(MATERIALS PROVIDED)
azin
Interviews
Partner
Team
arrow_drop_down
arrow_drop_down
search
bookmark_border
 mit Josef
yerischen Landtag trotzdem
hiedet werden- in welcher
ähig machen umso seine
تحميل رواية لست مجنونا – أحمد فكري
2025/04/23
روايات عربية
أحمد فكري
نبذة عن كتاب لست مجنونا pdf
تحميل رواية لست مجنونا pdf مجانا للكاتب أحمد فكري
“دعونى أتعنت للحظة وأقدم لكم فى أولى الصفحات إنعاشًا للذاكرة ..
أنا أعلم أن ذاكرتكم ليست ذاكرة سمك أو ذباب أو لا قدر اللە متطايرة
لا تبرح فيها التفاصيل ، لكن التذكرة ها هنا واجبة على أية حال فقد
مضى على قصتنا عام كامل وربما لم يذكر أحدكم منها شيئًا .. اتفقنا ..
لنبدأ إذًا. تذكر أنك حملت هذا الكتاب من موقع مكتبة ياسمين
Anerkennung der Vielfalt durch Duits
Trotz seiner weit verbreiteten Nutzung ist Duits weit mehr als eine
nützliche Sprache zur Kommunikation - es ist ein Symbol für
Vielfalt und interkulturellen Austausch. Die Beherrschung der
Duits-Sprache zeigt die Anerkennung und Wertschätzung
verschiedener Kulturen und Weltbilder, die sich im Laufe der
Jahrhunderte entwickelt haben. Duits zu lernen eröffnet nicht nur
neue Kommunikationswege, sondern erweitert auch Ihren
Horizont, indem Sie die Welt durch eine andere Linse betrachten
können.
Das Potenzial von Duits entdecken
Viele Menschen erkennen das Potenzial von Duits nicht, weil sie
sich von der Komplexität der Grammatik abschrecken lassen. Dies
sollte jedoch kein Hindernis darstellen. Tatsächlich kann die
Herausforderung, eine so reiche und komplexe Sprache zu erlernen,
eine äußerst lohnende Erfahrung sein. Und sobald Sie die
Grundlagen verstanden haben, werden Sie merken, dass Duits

(THE TASK) Starting from the line containing "Viele Menschen erkennen", repeat each line through the end of the entries, exactly.

(PROBLEM SOLUTION)
Viele Menschen erkennen das Potenzial von Duits nicht, weil sie
sich von der Komplexität der Grammatik abschrecken lassen. Dies
sollte jedoch kein Hindernis darstellen. Tatsächlich kann die
Herausforderung, eine so reiche und komplexe Sprache zu erlernen,
eine äußerst lohnende Erfahrung sein. Und sobald Sie die
Grundlagen verstanden haben, werden Sie merken, dass Duits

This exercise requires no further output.